Freedom of expression and of the press is guaranteed and generally respected in practice. No authorization is needed to publish newspapers and other publications. There is a growing independent press, with six independent radio broadcasters and one state-run radio broadcaster, in addition to one state-run television station and two foreign-owned stations. Criticism of the government by state-run media is limited by self-censorship resulting from citizens' fear of demotion or dismissal. The Cape Verdean Association of Journalists said in May 2005 that press freedom was improving in the country and noted the proliferation of private radio stations. However, the organization said journalists needed better training. Citizens enjoy liberal access to the internet.

The constitution requires the separation of church and state, and religious freedom is respected in practice. However, the vast majority of Cape Verdeans belong to the Roman Catholic Church, whose followers enjoy privileged status. Academic freedom is respected.

Freedom of assembly and association is guaranteed and respected in practice. Human rights groups, including the National Commission on the Rights of Man and the Ze Moniz Association for Solidarity and Development, operate freely. The constitution also protects the right to unionize, and workers may form and join unions without restriction. Although collective bargaining is permitted, it occurs rarely. The government sometimes limits the right to strike. Officials in 2004 made efforts to amend legislation to provide for an independent body to resolve disputes over minimum services to be provided during strikes.

The judiciary is independent, although it is understaffed and inefficient, and cases are frequently delayed. In recent years, attacks on members of the judiciary, including the attorney general, have been reported, and some magistrates have requested personal protection. Drug traffickers were suspected of being behind some of the attacks, in which prominent businessmen have also been targeted. There were some reports that police beat persons in custody or detention. Although the government investigated the allegations, no legal action was taken against the alleged perpetrators. Prison conditions are poor and are characterized by overcrowding.

Ethnic divisions are not a problem in Cape Verde, although tensions occasionally flare between the authorities and West African immigrants. Hundreds of protesting West Africans clashed with security forces in the capital city of Praia in March 2005 following the killing of a fellow immigrant. Demonstrators complained that authorities failed to pursue perpetrators of crimes against members of their community. Several people were arrested, and officials said that some demonstrators could face expulsion.
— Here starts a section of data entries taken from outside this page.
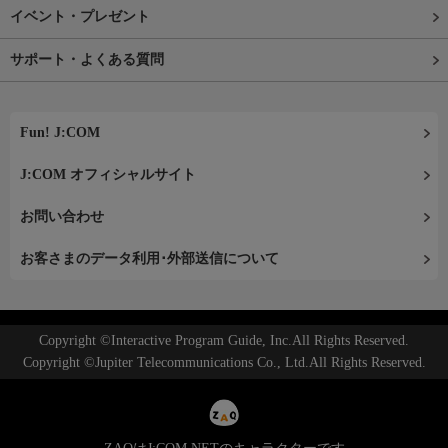
イベント・プレゼント
サポート・よくある質問
Fun! J:COM
J:COM オフィシャルサイト
お問い合わせ
お客さまのデータ利用･外部送信について
Copyright ©Interactive Program Guide, Inc.All Rights Reserved.
Copyright ©Jupiter Telecommunications Co., Ltd.All Rights Reserved.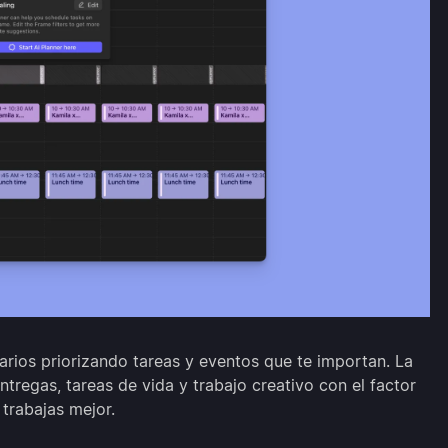
arios priorizando tareas y eventos que te importan. La
regas, tareas de vida y trabajo creativo con el factor
trabajas mejor.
Discrimination against women persists despite legal prohibitions against gender discrimination, as well as provisions for social and economic equality. Many women, especially in rural areas, do not know their rights or do not possess the means to seek redress. Although women do not receive equal pay for equal work, they have made modest gains in various professions, especially in the private sector. At the encouragement of the government and civil society, more women are reporting criminal offenses such as spousal abuse or rape. The Women Jurists Association sought legislation in 2004 to establish a special family court to address crimes of domestic violence and abuse. The government amended the penal code in 2004 to include sex crimes and verbal and mental abuse against women and children as punishable acts. Violence against women has been the subject of an extensive public service media campaign.